Der Tscheier Friedl
Tschei ist ein schöner, weitschichtiger Galtberg der Gemeinde Nauders,
südöstlich vom Dorfe hinter den zwei Kuhalpen Pieng und Waldefur.
Von diesem Berge zieht die Gemeinde Nauders bedeutenden Nutzen durch das
eigene und anderswoher aufgenommene Vieh. In diesem Berge spuckt [spukt]

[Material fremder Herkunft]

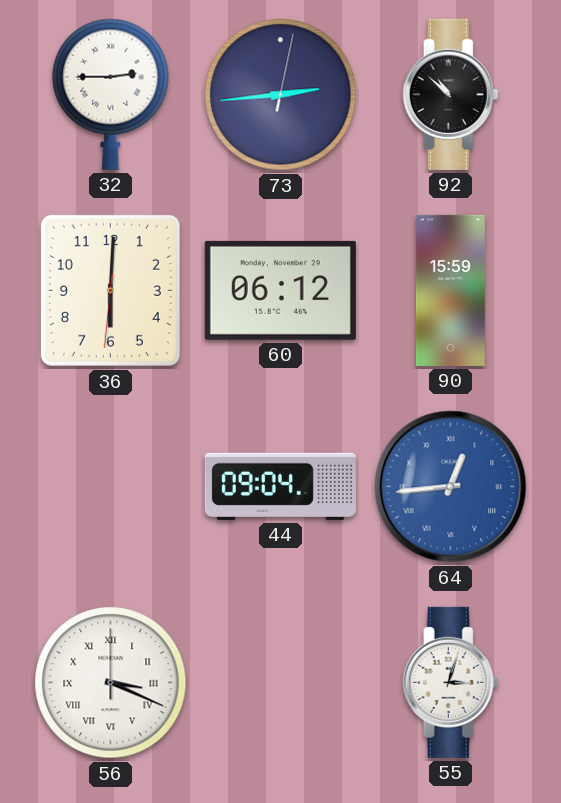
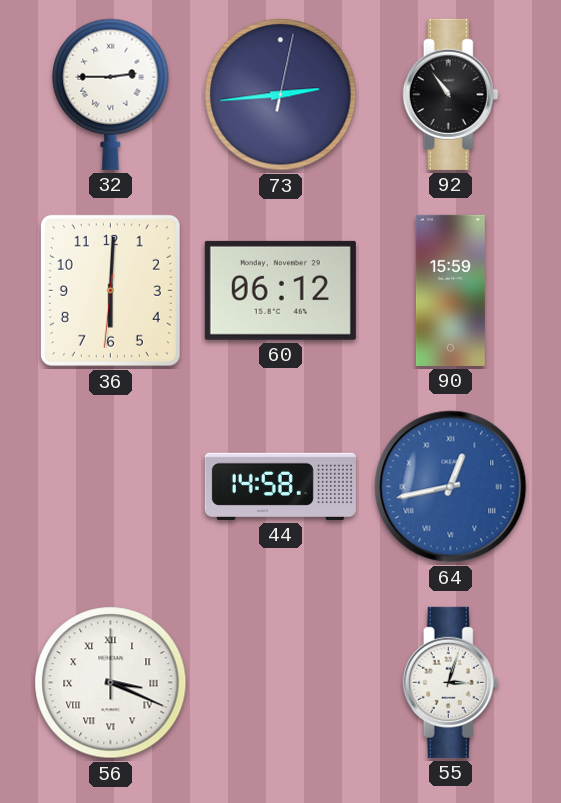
92: 10:52 -> 10:54
44: 09:04 -> 14:58
64: 12:44 -> 12:43
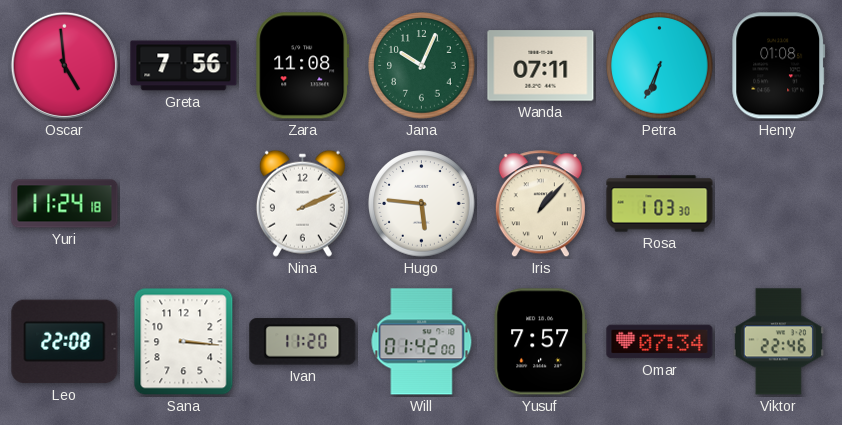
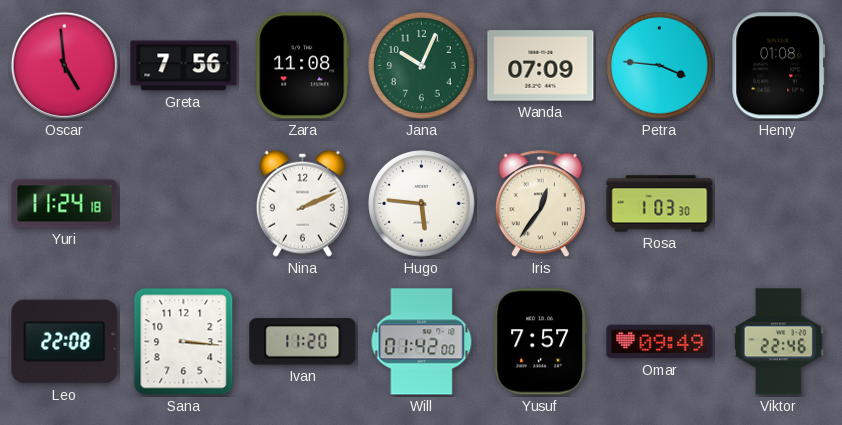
Wanda: 07:11 -> 07:09
Petra: 6:34 -> 3:46
Iris: 1:07 -> 12:36
Omar: 07:34 -> 09:49
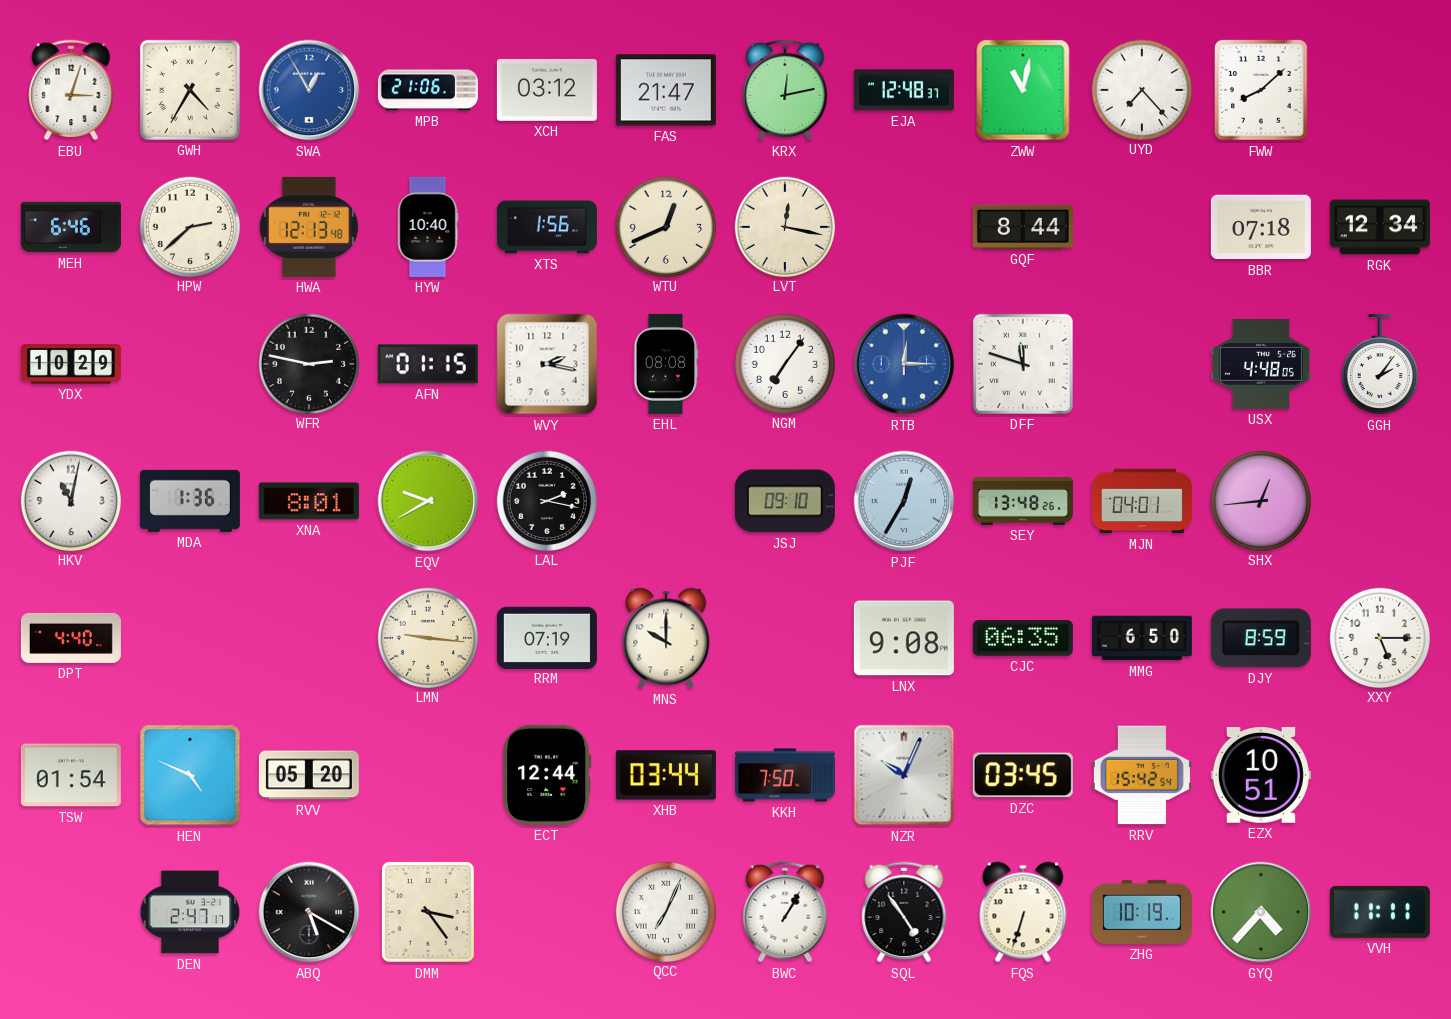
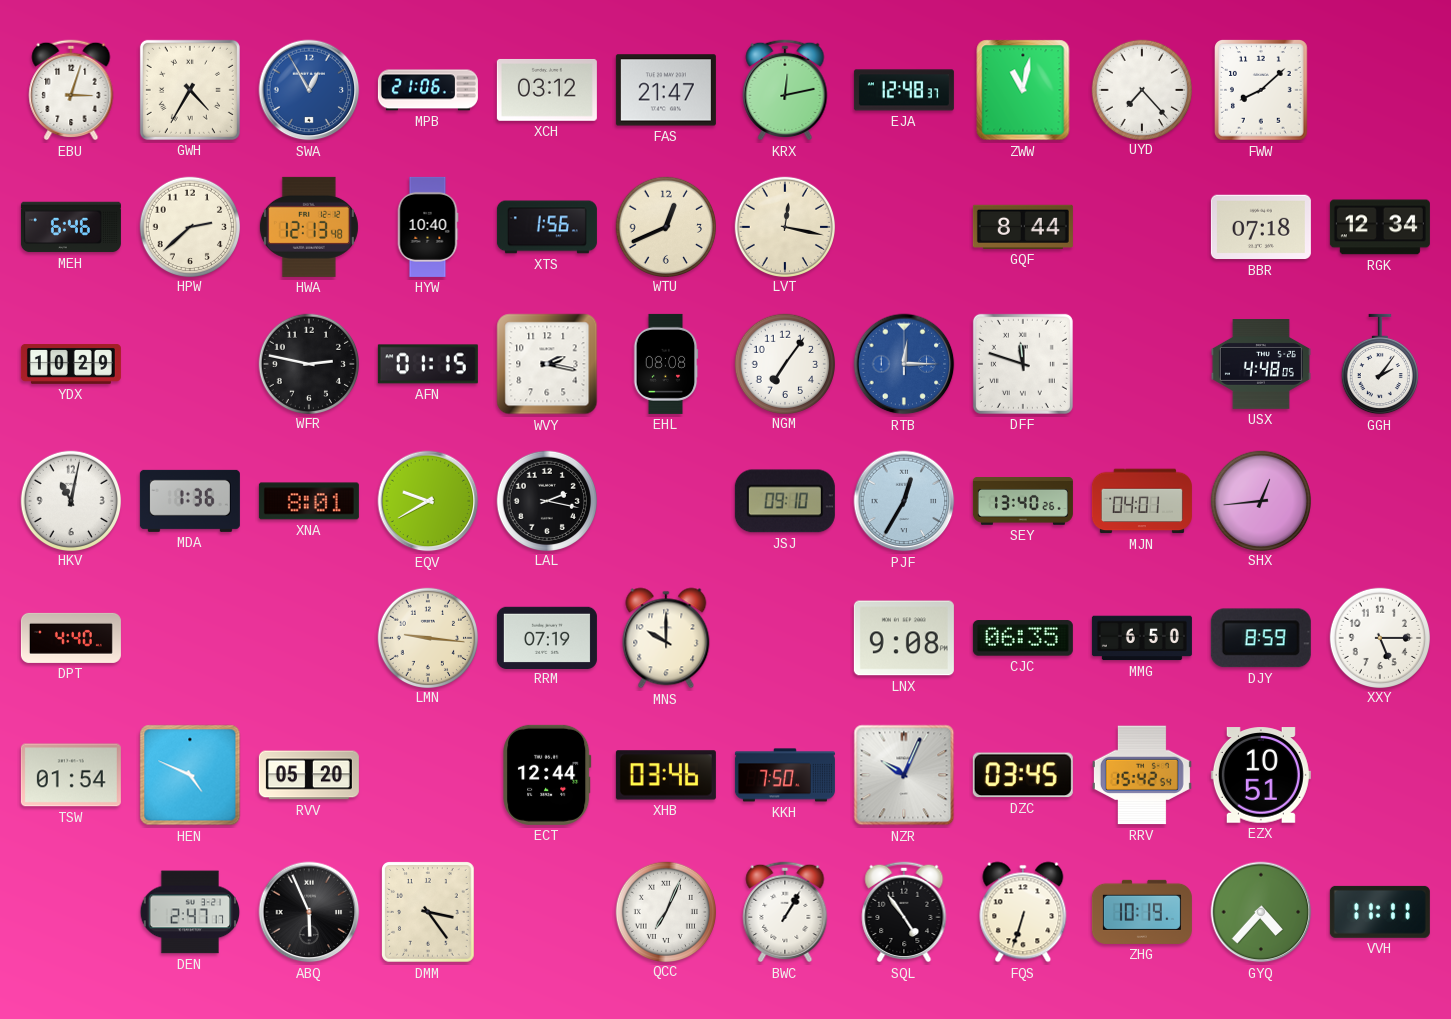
SEY: 13:48 -> 13:40
XHB: 03:44 -> 03:46
ABQ: 5:20 -> 5:56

der Tscheier Friedl. Der Friedl war ein treuloser und bösartiger
Hirt. Durch seine Nachlässigkeit gieng manches Stück Vieh zu
Grunde, aber ihm war es gleichgiltig und nie suchte er's auf. Er ließ
immer den Eigenthümer allein suchen. Er war auch boshaft; denn war
er einem Menschen abgeneigt, so mußte es das arme Vieh entgelten,
und oftmals soll er das Vieh geplagt, verstümmelt, insbesondere ihm
den Schweif abgeschnitten haben. Das soll schon vor zweihundert Jahren
gewesen sein. Seit seinem Tode bis auf den heutigen Tag spuckt [spukt]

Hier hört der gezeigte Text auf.